Well-optimized JavaScript can, if you jump through hoops like avoiding object creation and storing your data in `Uint8Array`s. But idiomatic, maintainable JS simply can't (except in microbenchmarks where allocations and memory layout aren't yet concerns).
In a game engine, you probably aren't recreating every game object from frame to frame. But in a compiler, you're creating new objects for every file you parse. That's a huge amount of work for the GC.

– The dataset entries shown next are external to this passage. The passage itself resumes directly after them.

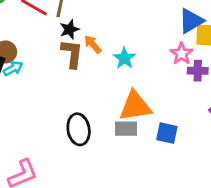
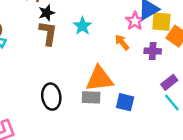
orange arrow: (93, 44) -> (122, 42), moved
pink star: (182, 54) -> (135, 21), moved
cyan star: (124, 58) -> (82, 26), moved

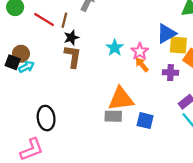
pink star: (135, 21) -> (140, 51), moved
cyan star: (82, 26) -> (115, 48), moved
black ellipse: (51, 97) -> (46, 118), moved

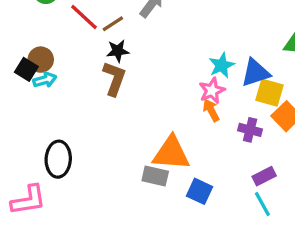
brown line: (64, 20) -> (113, 24), turned 32
cyan star: (115, 48) -> (222, 65), moved

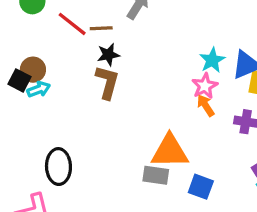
brown line: (113, 24) -> (101, 28), turned 35

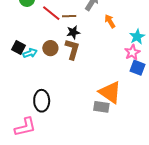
brown circle: (33, 70) -> (50, 48), moved
orange arrow: (206, 106) -> (110, 21), moved
orange triangle: (170, 151) -> (110, 92), turned 35
blue square: (201, 187) -> (138, 68), moved

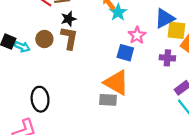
cyan star: (137, 37) -> (118, 12), moved
cyan arrow: (30, 53) -> (22, 47), turned 48
blue square: (138, 68) -> (125, 53), moved

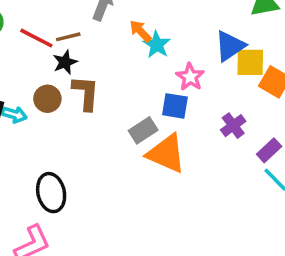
black star: (69, 19) -> (65, 62), moved
purple cross: (167, 58) -> (233, 126), moved, turned -35
gray rectangle: (108, 100) -> (143, 130), moved, turned -30

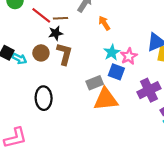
cyan star: (157, 45) -> (112, 52), moved
purple cross: (233, 126) -> (149, 90), size x1.5
orange triangle: (166, 154) -> (106, 99), turned -40
black ellipse: (51, 193) -> (44, 98), moved

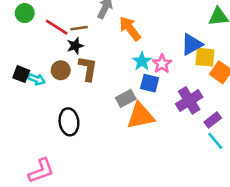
orange arrow: (104, 23) -> (130, 29), size x1.5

I'd say that our JS game engine codebase is generally idiomatic, maintainable JS. We don't really do anything too esoteric to get maximum performance - modern JS engines are phenomenal at optimizing idiomatic code. The best JS performance advice is to basically treat it like a statically typed language (no dynamically-shaped objects etc) - and TS takes care of that for you. I suppose a compiler is a very different use case and may do things like lean on the GC more, but modern JS GCs are also amazing.
Basically I'd be interested to know what the bottlenecks in tsc are, whether there's much low-hanging fruit, and if not why not.
Note that games are based on main loops + events, for which JITs are optimized, while compilers are typically single run-to-completion, for which JITs aren't.
So this might be a very different performance profile.
*edit* I had initially written "single-pass", but in the context of a compiler, that's ambiguous.
In other words you write asm.js, which is a textual form of WebAssembly that is also valid Javascript, and if your browser has an asm.js JIT compiler - which it doesn't because it was replaced by WebAssembly.